Records contained in a dataset:
[Start of section]
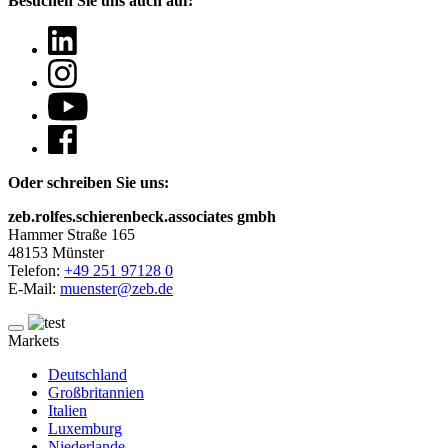
Besuchen Sie uns auch auf:
Oder schreiben Sie uns:
zeb.rolfes.schierenbeck.associates gmbh
Hammer Straße 165
48153 Münster
Telefon:
+49 251 97128 0
E-Mail:
muenster@zeb.de
Markets
Deutschland
Großbritannien
Italien
Luxemburg
Niederlande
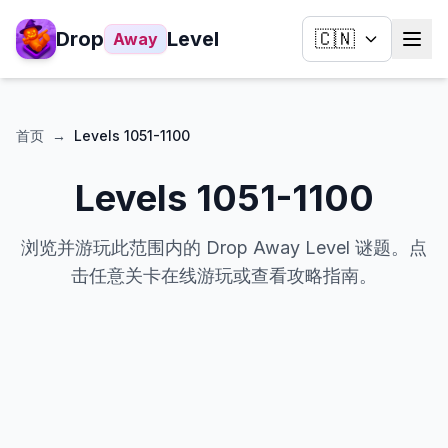
Drop
Level
🇨🇳
Away
首页
→
Levels
1051-1100
Levels
1051-1100
浏览并游玩此范围内的 Drop Away Level 谜题。点
击任意关卡在线游玩或查看攻略指南。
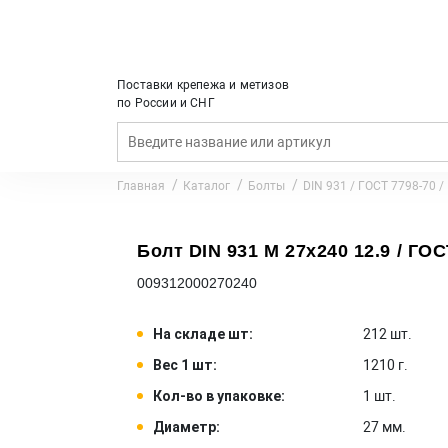
Поставки крепежа и метизов
по России и СНГ
Главная
Каталог
Болты
DIN 931 / ГОСТ 7798-70 /
Болт DIN 931 M 27x240 12.9 / ГОС
009312000270240
На складе шт:
212 шт.
Вес 1 шт:
1210 г.
Кол-во в упаковке:
1 шт.
Диаметр:
27 мм.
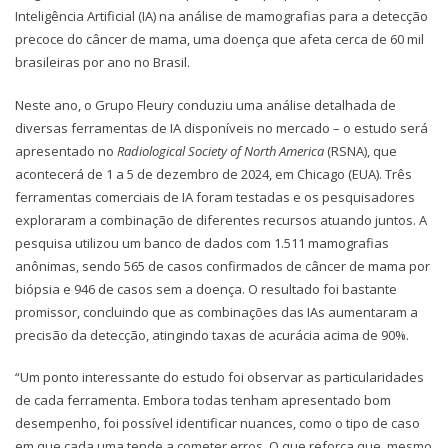
Inteligência Artificial (IA) na análise de mamografias para a detecção
precoce do câncer de mama, uma doença que afeta cerca de 60 mil
brasileiras por ano no Brasil.
Neste ano, o Grupo Fleury conduziu uma análise detalhada de
diversas ferramentas de IA disponíveis no mercado – o estudo será
apresentado no
Radiological Society of North America
(RSNA), que
acontecerá de 1 a 5 de dezembro de 2024, em Chicago (EUA). Três
ferramentas comerciais de IA foram testadas e os pesquisadores
exploraram a combinação de diferentes recursos atuando juntos. A
pesquisa utilizou um banco de dados com 1.511 mamografias
anônimas, sendo 565 de casos confirmados de câncer de mama por
biópsia e 946 de casos sem a doença. O resultado foi bastante
promissor, concluindo que as combinações das IAs aumentaram a
precisão da detecção, atingindo taxas de acurácia acima de 90%.
“Um ponto interessante do estudo foi observar as particularidades
de cada ferramenta. Embora todas tenham apresentado bom
desempenho, foi possível identificar nuances, como o tipo de caso
em que cada uma tende a cometer erros. O que reforça que, mesmo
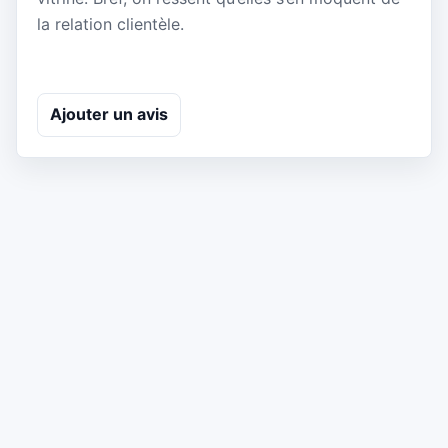
la relation clientèle.
Ajouter un avis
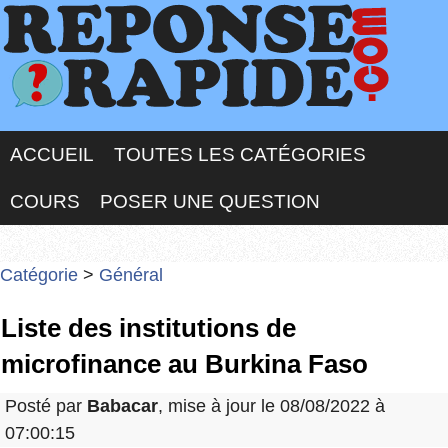
ACCUEIL
TOUTES LES CATÉGORIES
COURS
POSER UNE QUESTION
Catégorie
>
Général
Liste des institutions de
microfinance au Burkina Faso
Posté par
Babacar
, mise à jour le 08/08/2022 à
07:00:15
[End of section]
Problem to work on: Beginning at the line that contains "exploraram a combinação" and ending at the last line of the data, return each line exactly; no picture belongs in the copy.

Task result:
exploraram a combinação de diferentes recursos atuando juntos. A
pesquisa utilizou um banco de dados com 1.511 mamografias
anônimas, sendo 565 de casos confirmados de câncer de mama por
biópsia e 946 de casos sem a doença. O resultado foi bastante
promissor, concluindo que as combinações das IAs aumentaram a
precisão da detecção, atingindo taxas de acurácia acima de 90%.
“Um ponto interessante do estudo foi observar as particularidades
de cada ferramenta. Embora todas tenham apresentado bom
desempenho, foi possível identificar nuances, como o tipo de caso
em que cada uma tende a cometer erros. O que reforça que, mesmo
la relation clientèle.
Ajouter un avis
ACCUEIL
TOUTES LES CATÉGORIES
COURS
POSER UNE QUESTION
Catégorie
>
Général
Liste des institutions de
microfinance au Burkina Faso
Posté par
Babacar
, mise à jour le 08/08/2022 à
07:00:15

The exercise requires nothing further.